I've had good results with the following technique: Add about 1 tsp. of cooking oil to the board. Spread it out using your hands. Most low hydration doughs won't stick (to your hands or the board). Also, my wood board is highly polished. If your board has "nooks and crannies," that could contribute to dough sticking.

dndrich's picture
dndrich

I will give this a try. I assume you do this each time.

Petek's picture
Petek

Mostly every time, unless I don't think sticking will be a problem. Afterwards, I wipe the board with a paper towel. The remaining oil helps to season the board.

albacore's picture
albacore

Some woods are better than others. Close grained hard woods like beech and maple are best. Oak is coarser grained, so not as good. Bamboo is pretty useless ( I speak from experience; bamboo is a grass rather than a wood). I don't think pine will be good either, though maybe yellow pine would work.

Lance

dndrich's picture
dndrich

High quality maple board.

foodforthought's picture
foodforthought

…on a maple island. I finished it with several coats of mineral oil. After I shape or proof on it, I spray it with water and scrape with my metal dough scraper, wipe, then repeat. Generally looks great after this treatment which it gets 2-3 times a week. Every 2 or 3 months I’ll scrape it down well and give it another light coat of mineral oil. I’ve been doing this for over 20 years. No issues with dough sticking beyond occasional small remnants. I have also done a bit of laminating using a light coat of water on the wood instead of flour.

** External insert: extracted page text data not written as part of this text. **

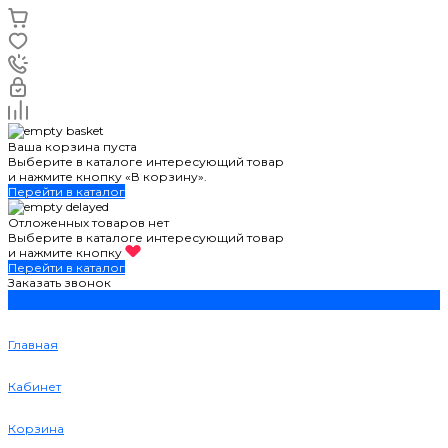
Ваша корзина пуста
Выберите в каталоге интересующий товар
и нажмите кнопку «В корзину».
Перейти в каталог
Отложенных товаров нет
Выберите в каталоге интересующий товар
и нажмите кнопку
Перейти в каталог
Заказать звонок
Главная
Кабинет
Корзина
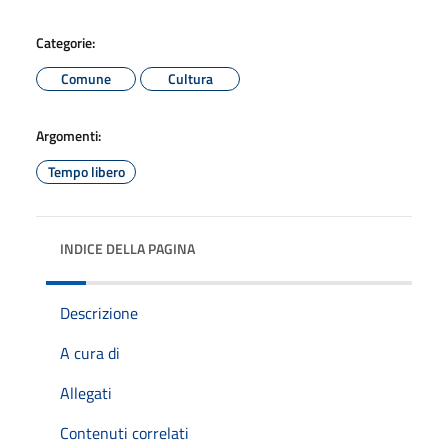
Categorie:
Comune
Cultura
Argomenti:
Tempo libero
INDICE DELLA PAGINA
Descrizione
A cura di
Allegati
Contenuti correlati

This also works well though I always clean up using the same method: spray, scrape, mop up any gunk and repeat. Try giving your board a few more coats of oil. You might also use a cutting board conditioner which, as far as I can tell, seems to be mineral oil with a bit of beeswax.

rondayvous's picture
rondayvous

That is really surprising, especially after the care you described. What kind of dough are you working with?

dndrich's picture
dndrich

72% hydration sourdough mostly white flour. 

rondayvous's picture
rondayvous

for the first time, are you using a mixer or are you doing everything by hand? It sounds like you are either not be getting proper gluten formation before you put the dough on your board or the flour you're using can't handle 72% hydration right out of the gate.

If you are using a mixer, I'd let it set about 1/2 hour after combining the ingredients, then knead a while longer than you have been. A dough with well formed gluten should not be sticking like you describe.

dndrich's picture
dndrich

I mix with a mixer at first just until shaggy. Then 30 minute rest. No kneading. Then 10-12 stretch and folds. Then another two sets of 4 quadrant stretch and folds over the next 5 hours. The dough does have some structure when taken out for the first pre-forming. That is when I have the most trouble. Once formed and rested for 1 hour, I can get it off the board with scraping under it and then forming the loaves and into the proofing baskets. The loaves are terrific with great spring. So I am happy with the bread. But perhaps I will dial back to say 70% or maybe 68% for the next loaves. 

dndrich's picture
dndrich

But there could be something to what you say here. When I watch Baking With Jack, I am making that loaf, and his loaves seem to be less slack than mine. So, I think you may be on to something here. What I am going to try next time is to mix initially with the dough hook (I have some trouble with my hands, so prefer the mixer), let it rest 30 minutes, and then knead with the hook for a few minutes. Then the usual stretch and folds. Hmm. Should be interesting!